In August, Bruker introduced a new cryoprobe for enabling novel NMR functional structural biology investigations into larger globular proteins and protein complexes. The new 8 mm N TROSY Cryoprobe provides twice the sensitivity of previous 5 mm detection, and 50% greater C sensitivity at 800 MHz, allowing researchers to obtain essential information in crowded spectral regions.
Meanwhile, placements of its new compact 1.0 GHz NMR systems are mounting at research institutions worldwide. Bruker has received three orders for the systems from the RIKEN Center for Biosystems Dynamics Research in Yokohama, Japan, the Precision Medicine and Metabolism Lab at CIC bioGUNE, and the BioNMR Group at Universitat de Barcelona, both in Spain.
The Ascend Evo 1.0 GHz NMR magnet utilizes hybrid high temperature superconductor technology for operation at 4.2 Kelvin in single-story labs. The significantly reduced footprint, weight, and ceiling height, along with a 65% reduction in helium consumption, provides more structural biology principal investigators, universities, and research centers, as well as biopharma companies access to the sensitivity and resolution of GHz NMR.
Food and beverage analysis are important areas for NMR also, and Bruker reports several new developments, notably in determining wine quality. Recently, its equipment has begun playing a central role in a new wine authentication service by Estación Enológica de Haro (EEH), a public and governmental laboratory situated in the major wine growing region of La Rioja, Spain.
The first of its kind to be provided by a laboratory in Spain, the service uses Bruker’s NMR spectroscopy to identify origin, variety, and authenticity of wine throughout the supply chain. The detailed analysis helps wine producers, importers and distributors detect and prevent the most common types of wine fraud by verifying wine identity.
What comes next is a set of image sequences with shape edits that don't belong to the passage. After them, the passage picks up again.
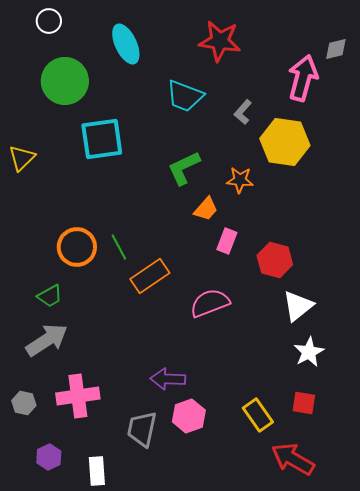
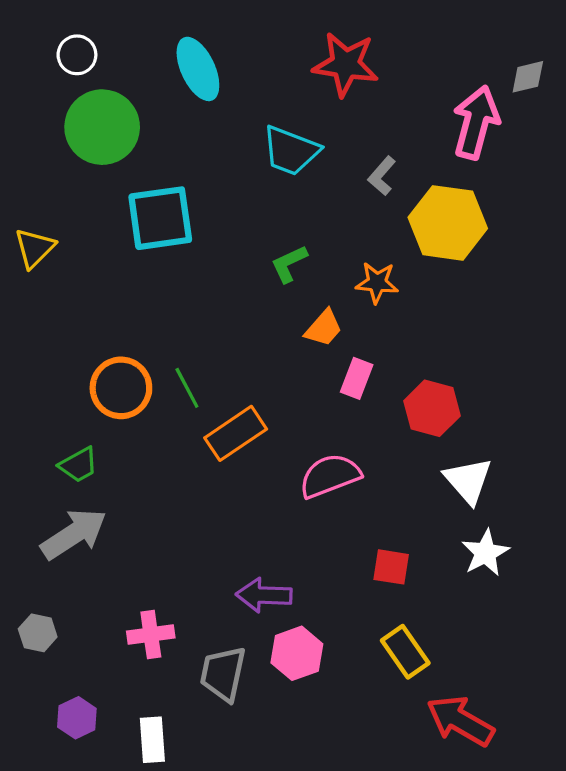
white circle: (49, 21) -> (77, 55), moved
green L-shape: (184, 168) -> (289, 264), size x0.7
white triangle: (298, 306) -> (468, 481), turned -32
pink cross: (78, 396) -> (151, 634), moved, size x0.7
red square: (304, 403) -> (391, 567), moved

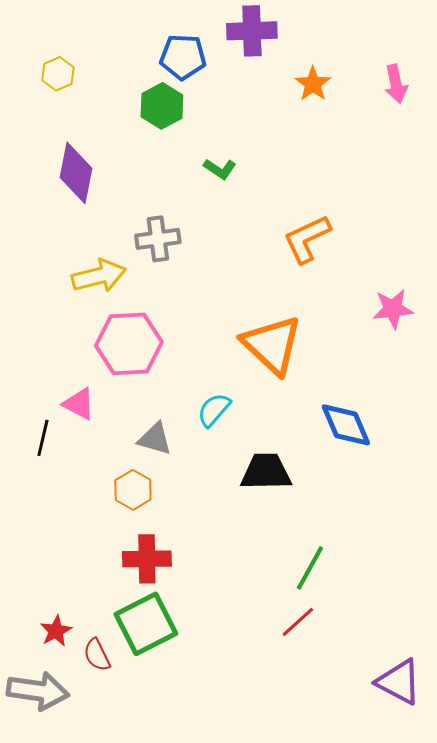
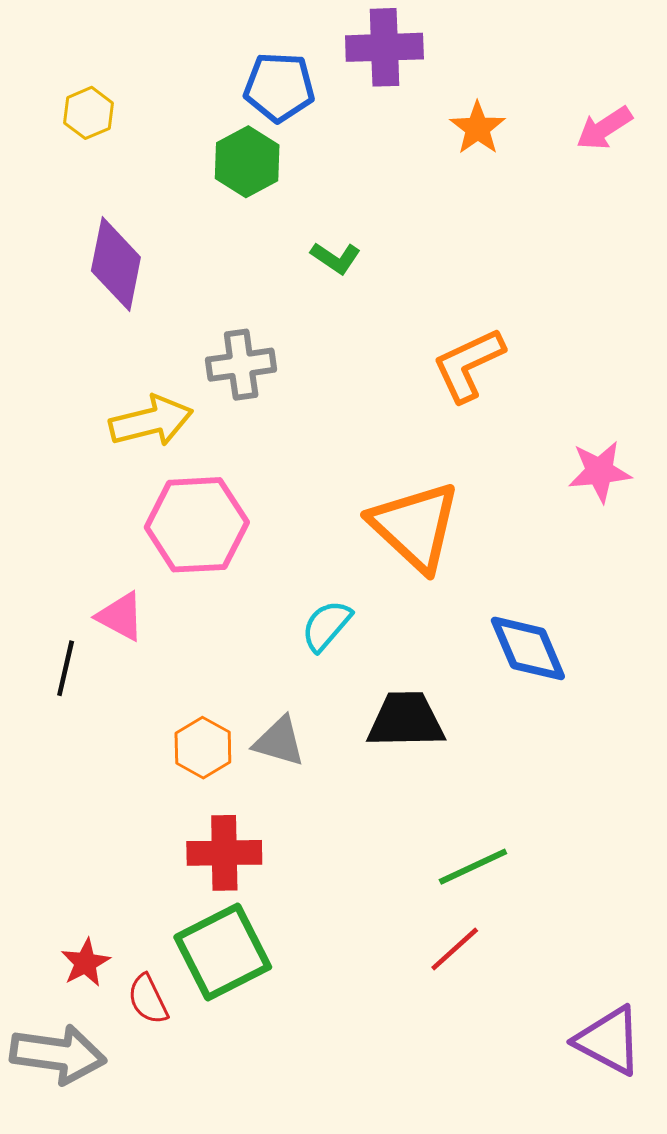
pink arrow: (396, 84) -> (604, 128), turned 69
gray triangle: (155, 439) -> (279, 741), moved
green line: (310, 568) -> (473, 867), turned 36

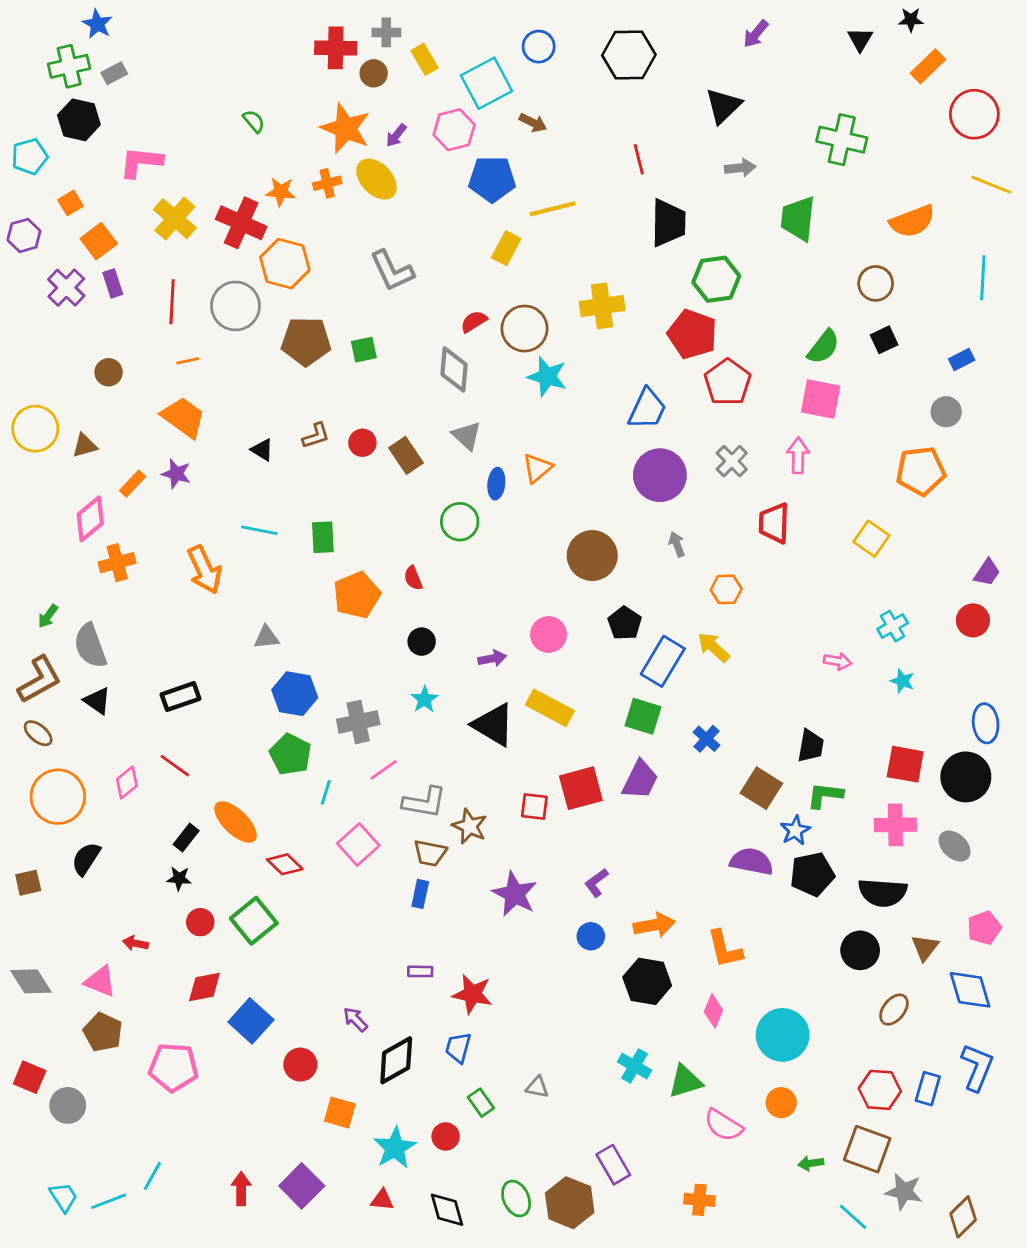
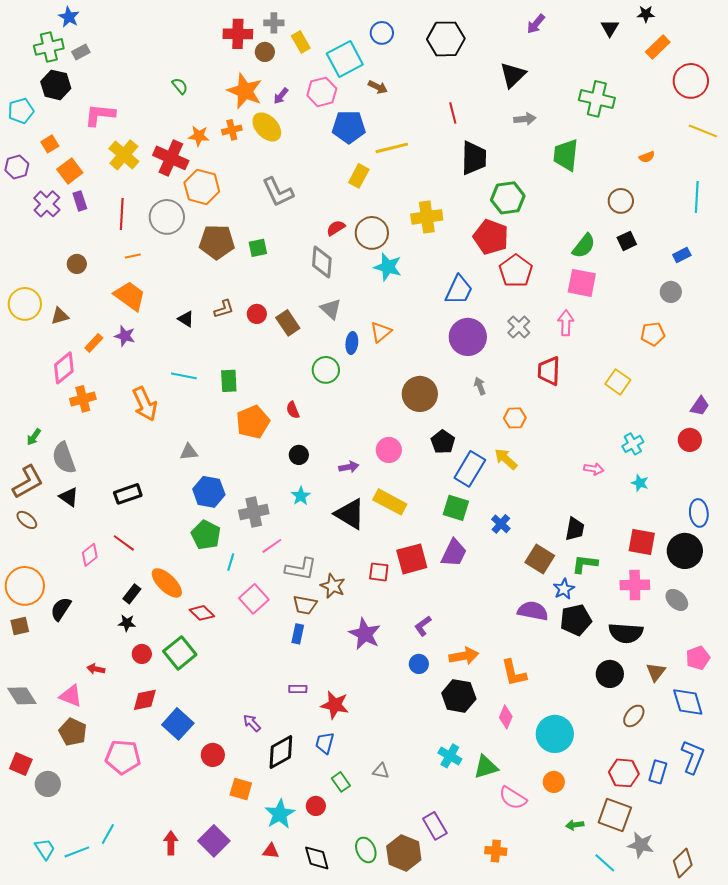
orange semicircle: (912, 221) -> (647, 157), size x0.5
orange pentagon: (921, 471) -> (653, 334), size x0.7
orange circle: (58, 797) -> (25, 586), moved

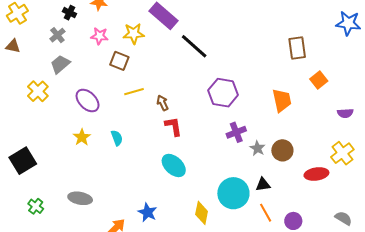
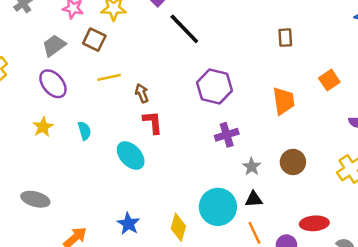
brown rectangle: (297, 48) -> (285, 38), moved, size x0.7
gray trapezoid: (60, 64) -> (54, 46), moved
gray star: (258, 148) -> (252, 167), moved
brown circle: (282, 150) -> (293, 162), moved
cyan ellipse: (174, 165) -> (131, 156), moved
red ellipse: (316, 174) -> (314, 223), moved
blue star: (148, 212) -> (128, 224), moved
Spain’s wine export market is valued at €2.63 billion and, as a premium product, it is vulnerable to many types of economically motivated fraud (EMF). As consumers increasingly demand authenticity and transparency of origin in their food and drinks, the new NMR analysis service helps growers and importers to protect their brand reputation, safeguard consumer trust and maintain product value.
EEH has used Bruker’s Wine-Profiling module on the NMR FoodScreener platform to analyze wine samples since 2015. The specialist lab evaluates 25,000 samples and conducts around 263,000 analyses every year using different methods and techniques, which include NMR. Bruker is also working with EEH to further grow the database of wines, running samples from Spain as well as with France, Italy, and Hungary, to create baselines along Europe, preventing economical and quality fraud.
NMR is a highly reproducible analytical technique that helps complete the chain of authenticity in high-end wine supply chains by providing what is essentially a fingerprint of a sample. Each fingerprint contains 52 parameters to allow the creation of robust databases, providing a reference for all molecular constituents.